The incipient inhibition of water-endangering substances was tested on the cell proliferation of both the bacterium Pseudomonas putida and the blue-green algae Microcystis earuginosa, and the respective concentration of harmful substances (toxic concentration = TGK) causing cell inhibition was determined for each of the two test organisms.
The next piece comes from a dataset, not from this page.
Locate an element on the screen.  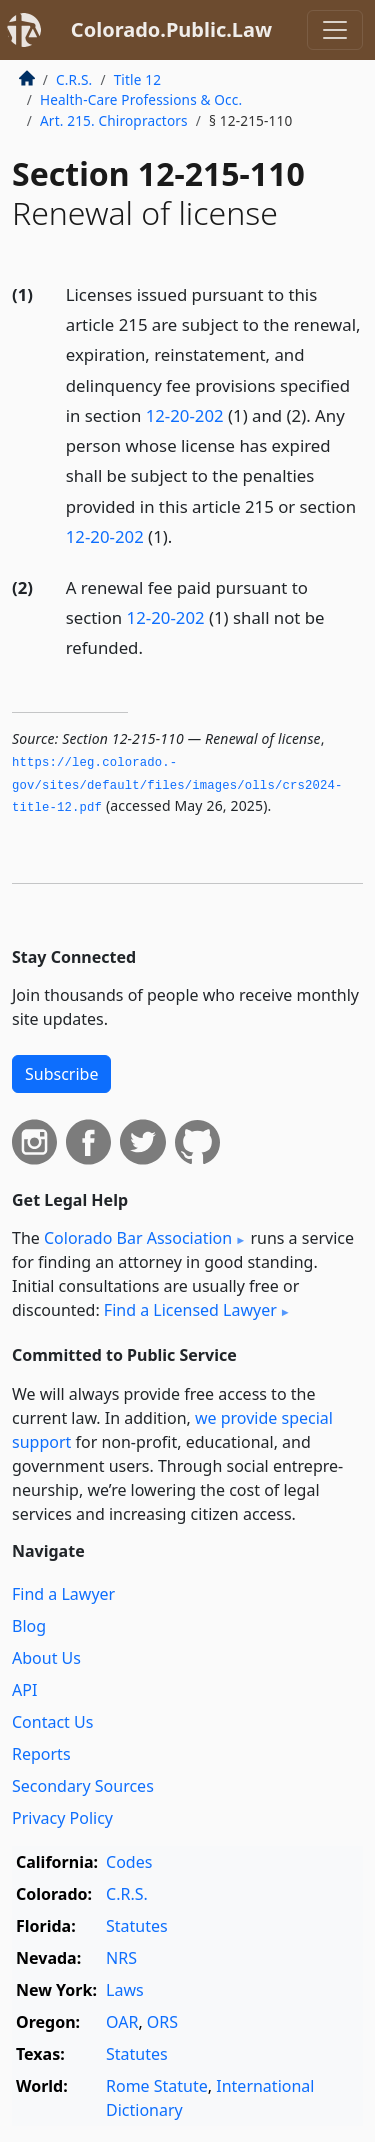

From this, the ratio of the toxic limit concentration of each tested substance for the blue-algae Microcystis (TGKmi) to the toxic limit concentration of the corresponding substance for the bacterium pPeudonomas (TGKps) was calculated, with TGKmi = 1 being set.

Under the conditions of the study the TGKmi was determined to be 13 mg/L, and the TGKps was determined to be 330 mg/L. The TGKmi : TGKps was 1:25.

Bringmann (1977b)

Using analogous methods of the cell multiplication inhibition test, the toxicity threshold (TGK) of 190 potential pollutants was determined for bacteria (Pseudomonas putida) and green algae (Scenedesmus quadricauda).

Under the conditions of the study, the  toxic limit concentration (TGK) of the substance for Pseudomonas putida was reported to be 330 mg/L and the toxic limit concentration (TGK) of the substance for Scenedesmus quadricauda was reported to be 11 mg/L.